Myelination

Question 1

What is the range for the speed of action potentials?

Answer 1

1 to 100m/s.

Question 2

What is the speed of action potentials increased by?

Answer 2

A larger size (giant axons), increased body temperature due to faster diffusion and fatty insulation due to myelin sheaths.

Question 3

What does a fast speed of action potential allow?

Answer 3

Faster responses of various things to the environment.

Question 4

What is myelin?

Answer 4

A specialised membrane sheath surrounding most vertebrate axons.

Question 5

What is the purpose of myelin?

Answer 5

It insulates axons from each other (electrical wiring) and speeds the conduction of nervous impulse - saltatory conduction between nodes.

Question 6

What are the nodes of ranvier?

Answer 6

Points where there are gaps in the myelin where there is a movement of ions in and out of the axon.

Question 7

What do nodes of ranvier allow?

Answer 7

Allows the action potential to jump between these points.

Question 8

What cells myelinate the peripheral and central nervous system?

Answer 8

Schwann cells in the peripheral nervous system and oligodendrocytes in the central nervous system.

Question 9

How do Schwann cells and oligodendrocytes differ?

Answer 9

Schwann cells only insulate a single area of each axon, whereas oligodendrocytes can myelinate multiple axons- they send out branches to myelinate multiple areas.

Question 10

What is the myelin sheath composed of?

Answer 10

Many loops of a glial process - they have many processes which produce a myelin sheath on different axons.

Question 11

Where are Schwann cells derived from?

Answer 11

The neural crest - there is a small contribution from ventral neural tubes.

Question 12

Where are oligodendrocytes formed?

Answer 12

The proliferating zone of the neural tube.

Question 13

What are Schwann cells under the control of?

Answer 13

Peripheral axons - they migrate and differentiate under the control of these peripheral axons.

Question 14

How does the neural tube form?

Answer 14

The neural plate forms a neural groove which then turns into a neural fold.
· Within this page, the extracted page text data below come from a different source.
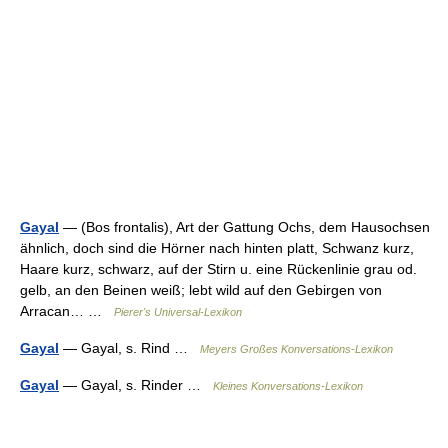
Gayal
— (Bos frontalis), Art der Gattung Ochs, dem Hausochsen
ähnlich, doch sind die Hörner nach hinten platt, Schwanz kurz,
Haare kurz, schwarz, auf der Stirn u. eine Rückenlinie grau od.
gelb, an den Beinen weiß; lebt wild auf den Gebirgen von
Arracan… …
Pierer's Universal-Lexikon
Gayal
— Gayal, s. Rind …
Meyers Großes Konversations-Lexikon
Gayal
— Gayal, s. Rinder …
Kleines Konversations-Lexikon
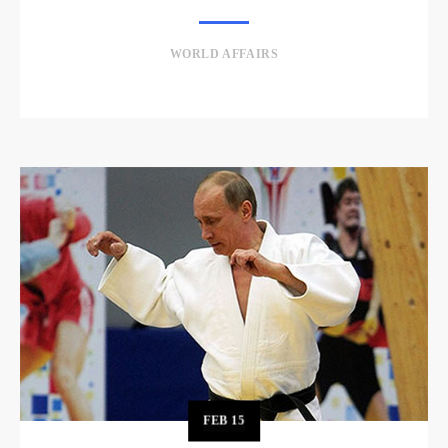
WORLD AFFAIRS
FEB
15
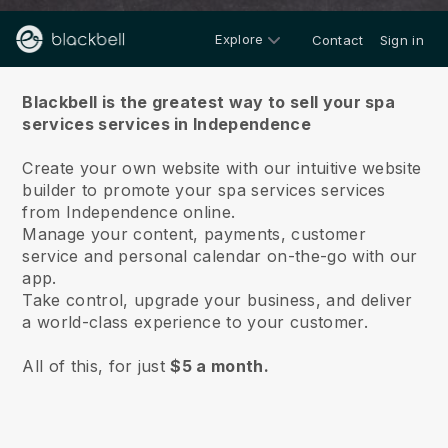
Explore
Contact
Sign in
About us
Blackbell is the greatest way to sell your spa
services services in Independence
Create your own website with our intuitive website
builder to promote your spa services services
from Independence online.
Manage your content, payments, customer
service and personal calendar on-the-go with our
app.
Take control, upgrade your business, and deliver
a world-class experience to your customer.
All of this, for just
$5 a month.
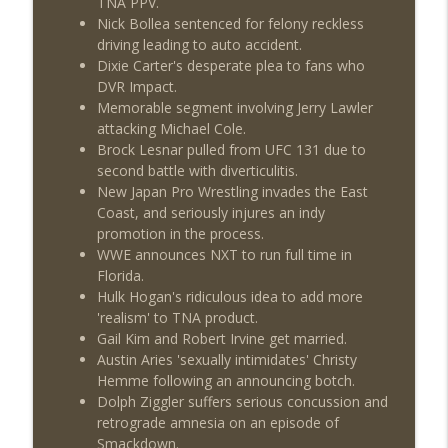
TNA PPV.
Nick Bollea sentenced for felony reckless
driving leading to auto accident.
Dixie Carter's desperate plea to fans who
DVR Impact.
Memorable segment involving Jerry Lawler
attacking Michael Cole.
Brock Lesnar pulled from UFC 131 due to
second battle with diverticulitis.
New Japan Pro Wrestling invades the East
Coast, and seriously injures an indy
promotion in the process.
WWE announces NXT to run full time in
Florida.
Hulk Hogan's ridiculous idea to add more
'realism' to TNA product.
Gail Kim and Robert Irvine get married.
Austin Aries 'sexually intimidates' Christy
Hemme following an announcing botch.
Dolph Ziggler suffers serious concussion and
retrograde amnesia on an episode of
Smackdown.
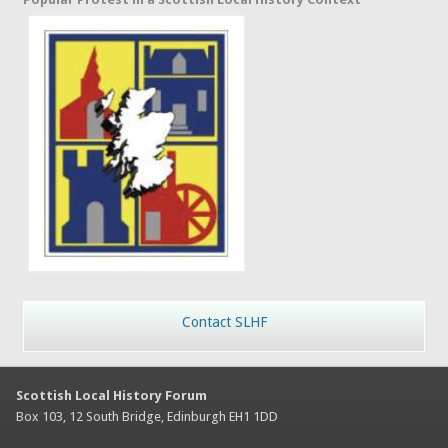
Contact SLHF
Scottish Local History Forum
Box 103, 12 South Bridge, Edinburgh EH1 1DD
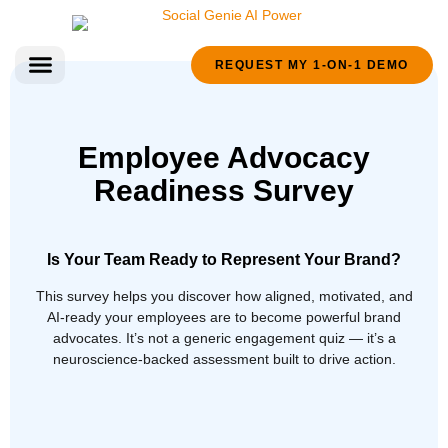
REQUEST MY 1-ON-1 DEMO
FREE RESOURCES
Employee Advocacy
Readiness Survey
Is Your Team Ready to Represent Your Brand?
This survey helps you discover how aligned, motivated, and
AI-ready your employees are to become powerful brand
advocates. It’s not a generic engagement quiz — it’s a
neuroscience-backed assessment built to drive action.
This is then cleaved to form the neural tube.

Question 15

What is the oligdendrocyte precursor cell?

Answer 15

It is a bipotential cell that arises after birth - the O2A cell.

Question 16

What can O2A cells differentiate into?

Answer 16

Type-2 astrocytes and oligodendrocytes.

Question 17

What does BMP4 cause O2A cells to differentiate into?

Answer 17

Type-2 astrocytes.

Question 18

Where do oligodendrocytes arise from?

Answer 18

Region/stem cells of the spinal cord that previously gave rise to somatic motor neurons.

Question 19

In the forebrain, where do oligodendrocytes arise from?

Answer 19

Ventral regions similar to the spinal cord.

Question 20

What is a key factor in the migration of oligodendrocyte precursors?

Answer 20

Sonic hedgehog signalling.

Question 21

What is the difference between oligodendrocyte precusors and mature oligodendrocytes, in terms of migration?

Answer 21

Oligodendrocyte precursors are migratory, whereas mature oligodendrocytes are not.

Question 22

How do oligodendrocyte precursors know where to travel?

Answer 22

They follow radial glia outwards from the ventricular zone and follow developing axon pathways- dorso-ventral and longitudinal.

Question 23

What do oligodendrocyte progenitors require for migration?

Answer 23

Cell adhesion molecules (integrins, PSA-NCAM).

Question 24

What happens to excess oligodendrocytes that are produced?

Answer 24

They die by apoptosis.

Question 25

How are progenitors and newly-differentiated oligodendrocytes competing against each other?

Answer 25

They are competing for limiting amounts of mitogens and survival factors - some don’t get enough and will die.

Question 26

What involvement do neuregulin growth factors have with oligodendrocytes?

Answer 26

They bind receptors (ErbB) on undifferentiated neural crest cells that contact axons. This sets off a Ras-Raf MAPK signalling pathway.

Question 27

What stimulates O2A proliferation?

Answer 27

Electrical activity - possibly by increasing production of mitogens by astrocytes.

Question 28

What controls the negative regulation of oligodendrocyte differentiation?

Answer 28

Notch signalling.

Question 29

What can cause thicker myelin?

Answer 29

Signals from neurons enhance myelin gene transcription - thicker axons get thicker myelin.

Question 30

Where do neural crest-derived progenitors migrate?

Answer 30

Over the surface of the neural tube and then through the anterior somites.